Use a unique ID per invocation — a short UUID or timestamp suffix works well:

import uuid
run_id = f"RESEARCH_{uuid.uuid4().hex[:6]}"


Stage statuses

Status Colour Meaning
COMPLETED Green All jobs in this stage finished successfully
RUNNING Amber At least one job is actively executing
FAILED Red One or more jobs failed
PARTIAL Purple Mixed — some completed, some failed
WAITING Grey No jobs have started yet

When does a run appear?

Agent runs appear automatically as soon as the first stage with an agent_run_id is submitted. No manual configuration needed. The view is passive — if no agents have run yet, it shows an empty state.


Drilling into a stage

Click any stage box to open the full DAG Visualizer for that stage — showing its job graph, logs, and workspace files.

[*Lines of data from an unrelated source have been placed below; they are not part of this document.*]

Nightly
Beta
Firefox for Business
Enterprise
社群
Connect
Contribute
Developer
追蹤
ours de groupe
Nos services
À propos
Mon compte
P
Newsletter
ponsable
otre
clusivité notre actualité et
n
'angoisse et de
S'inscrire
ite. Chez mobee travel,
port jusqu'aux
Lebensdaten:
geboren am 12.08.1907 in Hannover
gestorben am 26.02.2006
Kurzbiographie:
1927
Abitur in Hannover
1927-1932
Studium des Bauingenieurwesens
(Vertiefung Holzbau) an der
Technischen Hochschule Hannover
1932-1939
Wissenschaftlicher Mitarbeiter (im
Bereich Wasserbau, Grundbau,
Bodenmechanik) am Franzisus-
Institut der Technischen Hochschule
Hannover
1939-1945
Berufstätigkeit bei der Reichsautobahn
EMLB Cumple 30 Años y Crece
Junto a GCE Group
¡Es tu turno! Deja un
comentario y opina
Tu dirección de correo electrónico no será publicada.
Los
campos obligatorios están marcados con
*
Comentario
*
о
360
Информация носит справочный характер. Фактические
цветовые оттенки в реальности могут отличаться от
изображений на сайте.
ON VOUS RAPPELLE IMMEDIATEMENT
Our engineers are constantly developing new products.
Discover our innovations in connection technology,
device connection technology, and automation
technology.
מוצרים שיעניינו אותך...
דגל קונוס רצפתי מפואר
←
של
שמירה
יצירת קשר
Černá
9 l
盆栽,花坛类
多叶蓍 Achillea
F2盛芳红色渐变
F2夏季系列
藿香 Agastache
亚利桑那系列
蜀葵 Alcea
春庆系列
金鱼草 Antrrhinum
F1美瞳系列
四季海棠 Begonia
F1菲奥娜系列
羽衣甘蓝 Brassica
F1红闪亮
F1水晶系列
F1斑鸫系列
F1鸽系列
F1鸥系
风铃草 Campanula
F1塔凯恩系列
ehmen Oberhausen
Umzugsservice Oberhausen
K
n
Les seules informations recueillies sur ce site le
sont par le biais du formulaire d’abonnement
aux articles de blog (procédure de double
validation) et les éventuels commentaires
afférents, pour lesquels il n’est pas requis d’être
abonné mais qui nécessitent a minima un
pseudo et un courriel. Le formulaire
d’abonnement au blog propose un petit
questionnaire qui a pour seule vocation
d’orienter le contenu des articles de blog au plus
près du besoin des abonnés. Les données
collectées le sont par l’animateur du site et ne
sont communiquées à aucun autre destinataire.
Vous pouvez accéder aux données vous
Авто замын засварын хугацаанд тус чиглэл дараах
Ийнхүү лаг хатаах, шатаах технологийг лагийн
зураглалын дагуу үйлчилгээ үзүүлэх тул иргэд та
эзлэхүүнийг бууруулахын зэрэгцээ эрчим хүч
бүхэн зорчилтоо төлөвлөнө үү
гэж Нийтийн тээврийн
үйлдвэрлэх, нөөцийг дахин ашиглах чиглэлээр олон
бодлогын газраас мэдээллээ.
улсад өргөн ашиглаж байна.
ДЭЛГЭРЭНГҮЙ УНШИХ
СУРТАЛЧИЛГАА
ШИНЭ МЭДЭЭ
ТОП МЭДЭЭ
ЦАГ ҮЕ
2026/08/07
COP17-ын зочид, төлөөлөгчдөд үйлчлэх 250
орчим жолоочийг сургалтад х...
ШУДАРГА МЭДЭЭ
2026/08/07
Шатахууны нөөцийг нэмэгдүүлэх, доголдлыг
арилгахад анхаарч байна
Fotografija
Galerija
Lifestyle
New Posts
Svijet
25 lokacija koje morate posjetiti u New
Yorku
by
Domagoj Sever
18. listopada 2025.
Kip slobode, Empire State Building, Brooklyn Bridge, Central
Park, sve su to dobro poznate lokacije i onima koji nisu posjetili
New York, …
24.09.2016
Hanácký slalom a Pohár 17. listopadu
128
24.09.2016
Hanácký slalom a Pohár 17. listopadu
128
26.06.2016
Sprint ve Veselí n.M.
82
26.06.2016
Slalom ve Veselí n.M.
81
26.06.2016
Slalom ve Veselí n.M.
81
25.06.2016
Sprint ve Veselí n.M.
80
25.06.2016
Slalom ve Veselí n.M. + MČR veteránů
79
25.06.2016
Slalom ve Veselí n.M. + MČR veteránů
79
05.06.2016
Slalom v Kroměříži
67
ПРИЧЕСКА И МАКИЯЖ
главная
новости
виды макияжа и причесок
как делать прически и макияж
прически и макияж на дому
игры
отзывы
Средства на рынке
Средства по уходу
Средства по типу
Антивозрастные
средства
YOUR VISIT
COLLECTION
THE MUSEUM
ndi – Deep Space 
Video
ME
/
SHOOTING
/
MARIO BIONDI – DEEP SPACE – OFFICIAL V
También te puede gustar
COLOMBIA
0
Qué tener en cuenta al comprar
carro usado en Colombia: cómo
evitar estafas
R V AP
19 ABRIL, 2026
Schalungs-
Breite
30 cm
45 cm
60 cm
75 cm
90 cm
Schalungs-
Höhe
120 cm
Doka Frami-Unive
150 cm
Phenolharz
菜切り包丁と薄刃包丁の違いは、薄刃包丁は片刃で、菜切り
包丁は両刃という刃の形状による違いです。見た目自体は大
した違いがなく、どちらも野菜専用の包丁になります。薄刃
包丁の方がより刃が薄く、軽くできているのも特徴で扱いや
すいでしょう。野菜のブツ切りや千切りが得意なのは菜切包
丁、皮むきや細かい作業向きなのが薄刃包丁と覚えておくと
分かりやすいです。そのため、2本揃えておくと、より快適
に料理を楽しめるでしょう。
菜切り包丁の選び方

DAG Visualizer for RESEARCH ITER1 stage showing 4 parallel research workers all completed

The URL follows the pattern /dags/DAG-<dag_name> — for example, the ITER1 stage of run 1a9ac3 opens at /dags/DAG-RESEARCH_1a9ac3_ITER1. From here you can inspect individual worker logs, download output files, and see exactly what each parallel worker produced.


Relationship to DAG Pipelines

Each stage in an Agent Run is also a full DAG visible in the DAG Pipelines view. Agent Runs is purely a grouping view — it does not change how the underlying DAGs execute. You can click any stage to drop into the full per-stage visualizer for logs, HITL gates, and workspace files.


Example — Multi-Agent Research Pipeline

The Multi-Agent Research Pipeline example produces an Agent Runs entry with stages like:

PLAN  →  ITER1  →  EVAL1  →  ITER2  →  EVAL2  →  SYNTH

Each iteration is an independent DAG submitted with the same agent_run_id, so the Agent Runs view shows the full research loop at a glance.